Humans face the very real risk of a future without antibiotics, a world of plummeting life expectancy where people die from diseases easily treatable today, scientists say.
Experts tracking the rise of drug resistance say years of health gains could be rolled back by mutating microbes that make illnesses more difficult and expensive to cure and carry a higher risk of death.
Some say the threat to wellbeing is on the scale of global warming or terrorism—yet resistance is being allowed to spread through an entirely preventable means— improper use of antibiotics.
"It is a major public health problem," Patrice Courvalin, who heads the Antibacterial Agents Unit of France's Pasteur Institute, told AFP.
"It is about more than not being able to treat a disease. It will erase much progress made in the last 20-30 years."
Without antibiotics to tackle opportunistic bacteria that pose a particular risk for people who are very ill, major surgery, organ transplants or cancer and leukaemia treatment may become impossible, he explained.
"In some parts of the world, already we have run out of antibiotics," said Timothy Walsh, a professor of medical microbiology at Cardiff University.
"In places in India, Pakistan, Bangladesh, possibly Russia, Southeast Asia, central South America, we are at the end game. There's nothing left. And unfortunately there is nothing in the pipeline either."
Resistance to drugs emerges through changes in the bacterium's genetic code—altering the target on its surface to which antibiotics would normally bind, making the germ impenetrable or allowing it to destroy or "spit out" the antibiotic.
These super-germs triumph through Darwinian pressure, helped by humans.
The wrong antibiotics, taken for too short a period, in too low a dose or stopped to early, will fail to kill the altered microbes.
Instead, the drugs will indiscriminately damage other bacteria and give the resistant strain a competitive advantage—allowing it to dominate and spread.
At the base of the problem is doctors prescribing antibiotics wrongly or unnecessarily, and the ease with which medicines can be obtained without a script in some parts of the world, including Asia and Africa.
As much as 70 percent of antibiotics are given for viral infections, against which they are wholly ineffective, the experts say.
Then there is the problem of farmers in countries like the United States adding antibiotics to animal feed to help herds grow faster.
Compounding all of this is the rise in global travel—a boon for bacterial spread, and a sharp drop in antibiotics development blamed on a lack of financial incentives for the pharmaceutical industry.
A return to the pre-antibiotic era?
The World Health Organisation (WHO) says drug resistance "threatens a return to the pre-antibiotic era".
"Many infectious diseases risk becoming untreatable or uncontrollable," it states in a factsheet on antimicrobial resistance.
A case in point: some 450 000 people developed multi-drug resistant (MDR) TB in 2012 and 170,000 died from it. MDR TB does not respond to the most potent TB drugs—isoniazid and rifampin.
Nearly 10 percent of MDR cases are thought to be of the even deadlier XDR (extensively drug resistant) variety which does not respond to a yet wider range of drugs.
Like other drug-resistant microbes, MDR and XDR TB can be transferred directly between people—you can get it even if you have never taken antibiotics in your life.
"Antibiotic resistance is an emerging disease and a societal problem. The use you can make of an antibiotic depends on the use made by others," said Courvalin.
Another worry for health planners today is the spread of a multi-drug resistant strain of the bacterium Klebsiella pneumoniae—a common cause of infections of the urinary tract, respiratory tract and bloodstream, and a frequent source of hospital outbreaks.

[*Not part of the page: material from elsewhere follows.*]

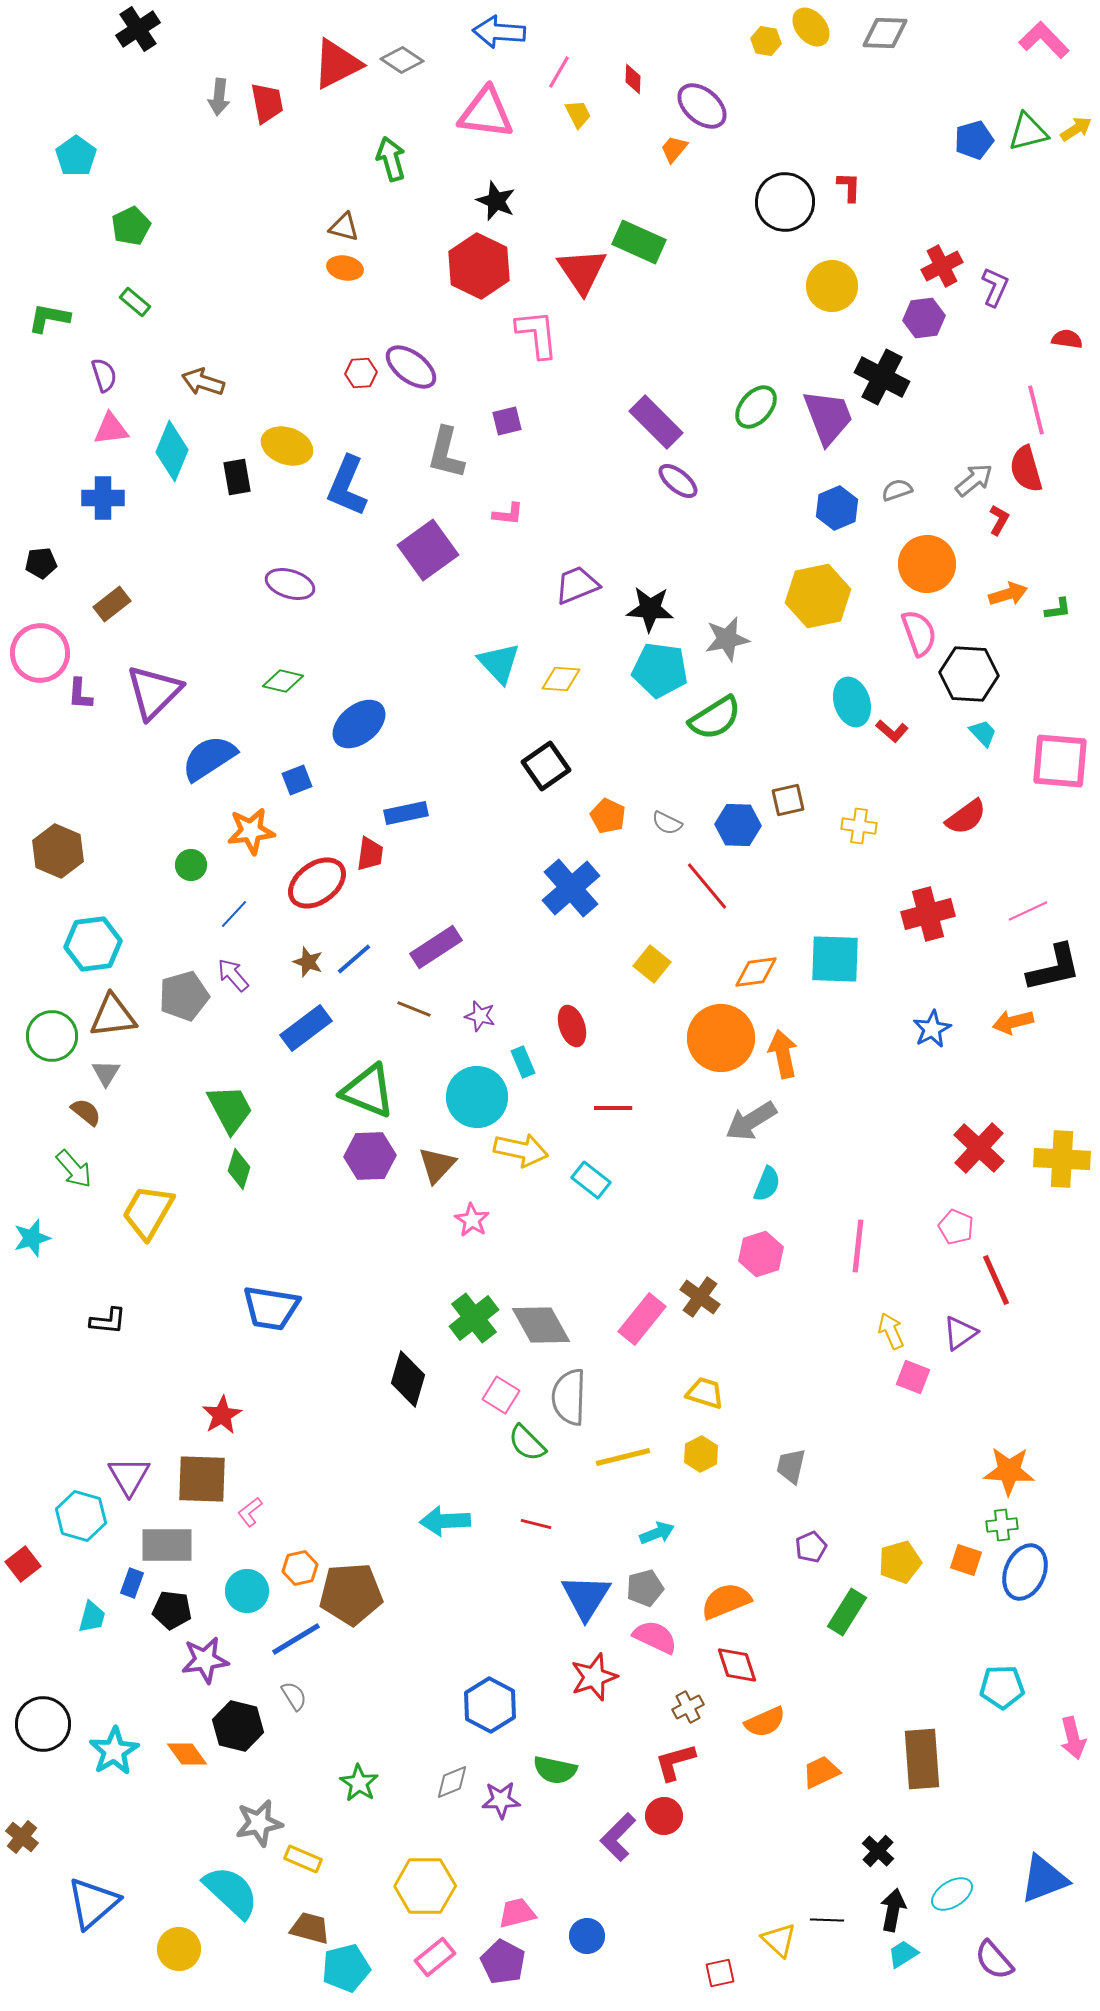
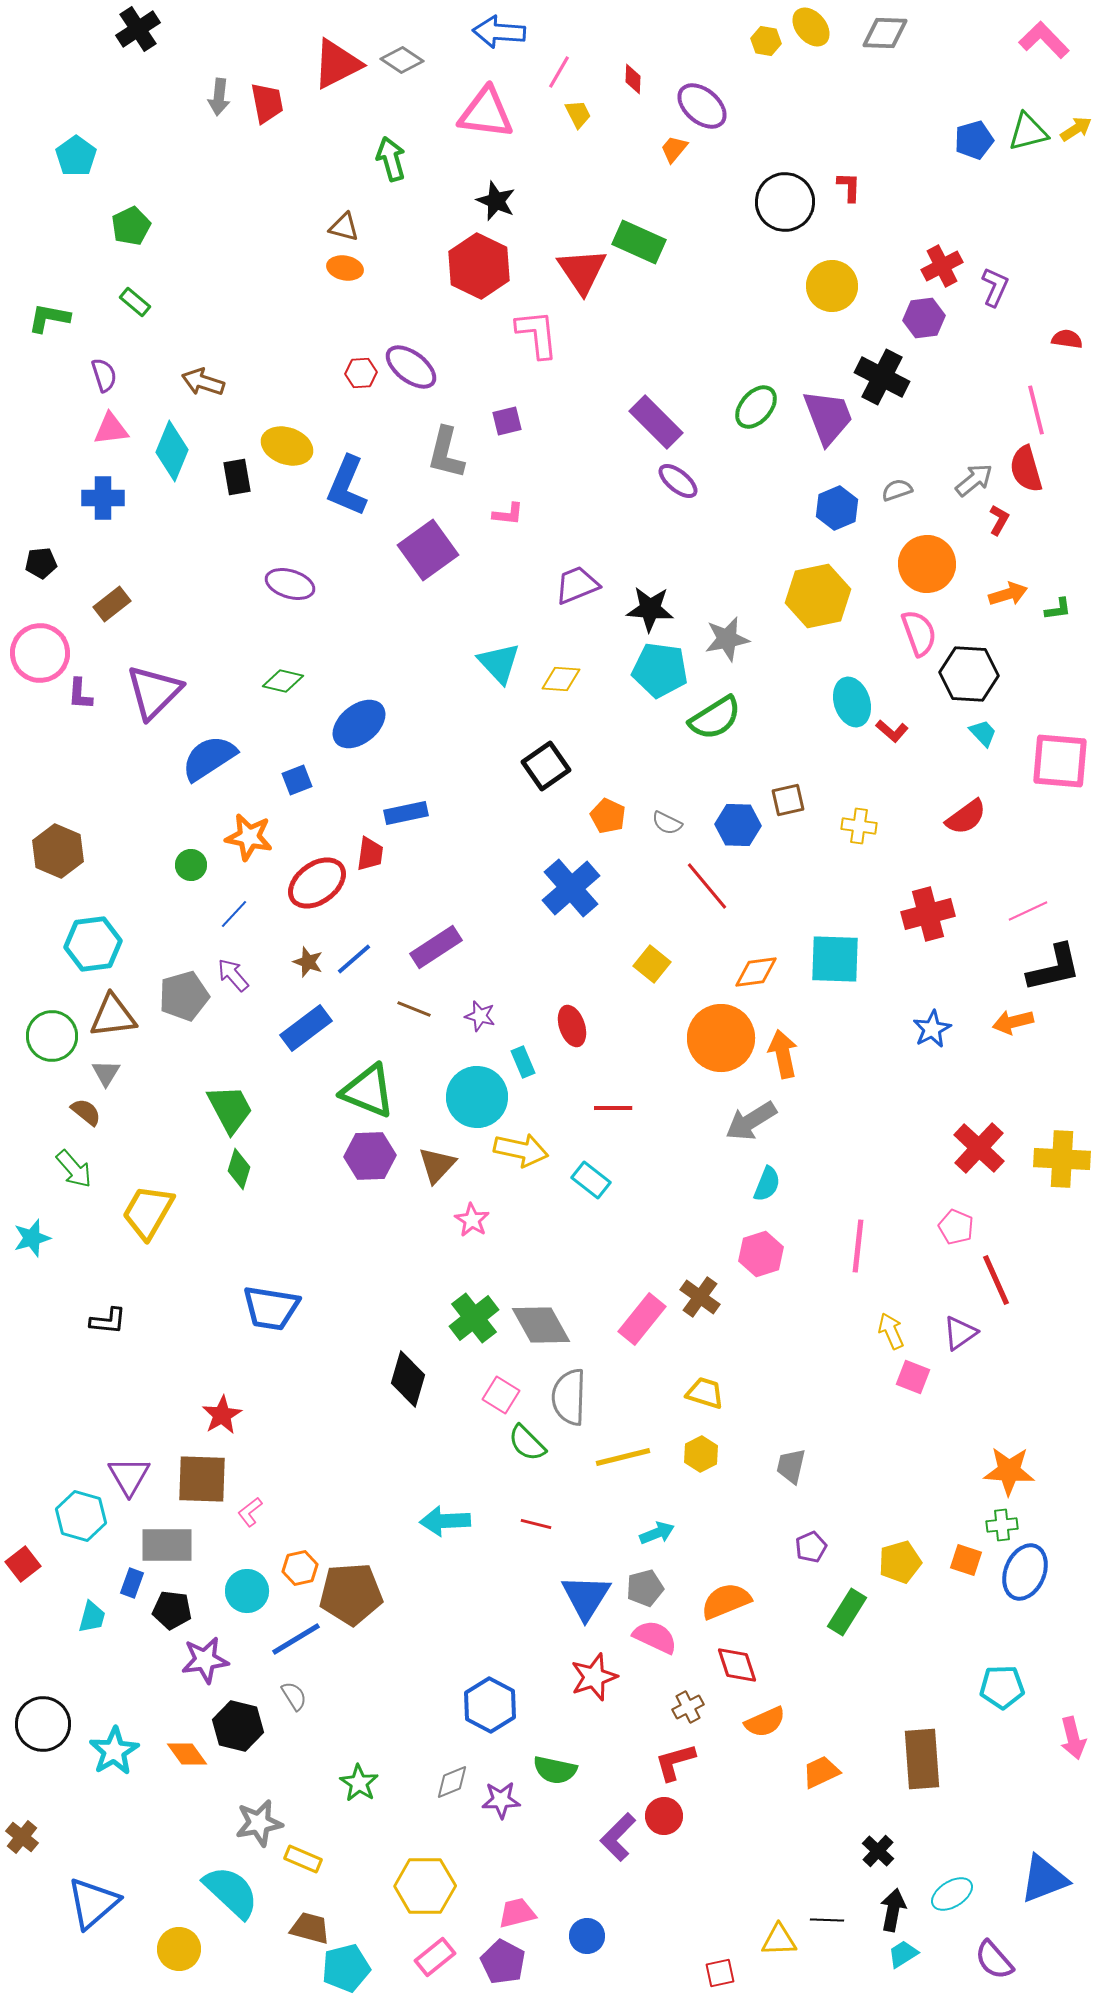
orange star at (251, 831): moved 2 px left, 6 px down; rotated 18 degrees clockwise
yellow triangle at (779, 1940): rotated 45 degrees counterclockwise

In some parts of the world, only the carbapenem antibiotics class remains effective, but now signs are emerging of resistance even to this last line of defence.
Antibiotics are thought to have saved hundreds of millions of lives since Alexander Fleming first discovered penicillin in 1928.
But even Fleming's own warnings of impending drug resistance went unheeded, and now scientists say people may start dying from infections like meningitis and septicaemia that are eminently curable today.
"If we keep going like this, the vast majority of human bacterial pathogens will be multi-resistant to antibiotics," said Courvalin.
The answer? Prudent drug use—better and faster diagnosis to determine whether an infection is viral or bacterial and whether it is even susceptible to treatment.
Farmers must stop feeding antibiotics to their livestock, and hospital and individuals improve their hygiene to prevent bacterial spread.
Yet few experts believe the damage can be undone.
"The bugs have become very sophisticated, they've become very complex," said Walsh.
"You can decrease resistance or reduce it, but never completely reverse it."